What to work on
If a line in the data below holds the word "Charger", copy it.

Provided records
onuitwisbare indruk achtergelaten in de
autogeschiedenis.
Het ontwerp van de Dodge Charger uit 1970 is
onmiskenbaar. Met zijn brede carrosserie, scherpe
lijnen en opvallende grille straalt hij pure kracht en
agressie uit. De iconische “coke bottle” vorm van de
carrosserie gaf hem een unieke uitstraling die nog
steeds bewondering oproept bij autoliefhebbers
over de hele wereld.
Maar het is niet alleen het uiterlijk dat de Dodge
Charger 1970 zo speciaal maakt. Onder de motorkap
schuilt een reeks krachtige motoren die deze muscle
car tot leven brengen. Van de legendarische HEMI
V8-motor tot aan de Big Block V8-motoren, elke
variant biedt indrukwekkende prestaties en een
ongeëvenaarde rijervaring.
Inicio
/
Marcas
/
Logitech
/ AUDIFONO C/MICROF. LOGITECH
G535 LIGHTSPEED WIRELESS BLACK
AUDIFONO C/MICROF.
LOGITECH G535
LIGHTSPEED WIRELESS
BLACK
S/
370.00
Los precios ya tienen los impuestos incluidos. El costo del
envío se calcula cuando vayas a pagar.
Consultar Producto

==

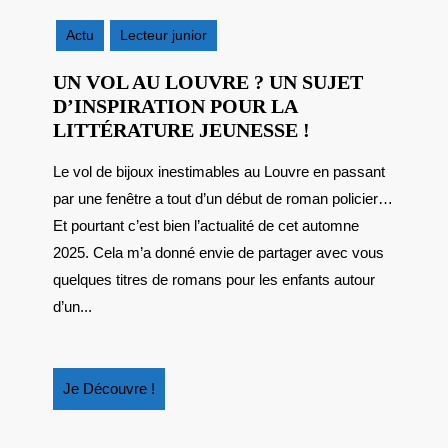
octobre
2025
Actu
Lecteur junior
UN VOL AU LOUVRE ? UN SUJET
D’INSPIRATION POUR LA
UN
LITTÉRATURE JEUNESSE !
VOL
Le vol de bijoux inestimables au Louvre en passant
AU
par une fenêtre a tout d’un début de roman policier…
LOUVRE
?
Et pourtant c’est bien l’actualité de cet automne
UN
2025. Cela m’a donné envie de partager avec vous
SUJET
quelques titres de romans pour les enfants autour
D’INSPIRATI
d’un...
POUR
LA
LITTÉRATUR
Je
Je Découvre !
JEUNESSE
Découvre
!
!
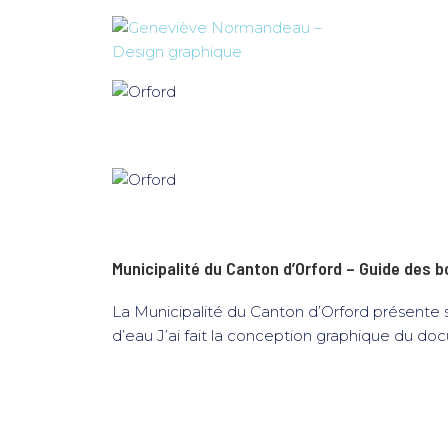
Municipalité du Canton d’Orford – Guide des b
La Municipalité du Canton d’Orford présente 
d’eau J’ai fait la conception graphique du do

...

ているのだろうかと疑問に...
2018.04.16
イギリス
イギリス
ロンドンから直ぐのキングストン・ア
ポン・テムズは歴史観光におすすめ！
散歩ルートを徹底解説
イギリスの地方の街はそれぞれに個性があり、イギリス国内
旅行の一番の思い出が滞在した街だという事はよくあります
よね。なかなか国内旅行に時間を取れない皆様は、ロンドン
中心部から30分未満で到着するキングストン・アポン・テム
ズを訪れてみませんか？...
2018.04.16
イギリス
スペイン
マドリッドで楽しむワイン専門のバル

Answer for the task
Het ontwerp van de Dodge Charger uit 1970 is
Charger 1970 zo speciaal maakt. Onder de motorkap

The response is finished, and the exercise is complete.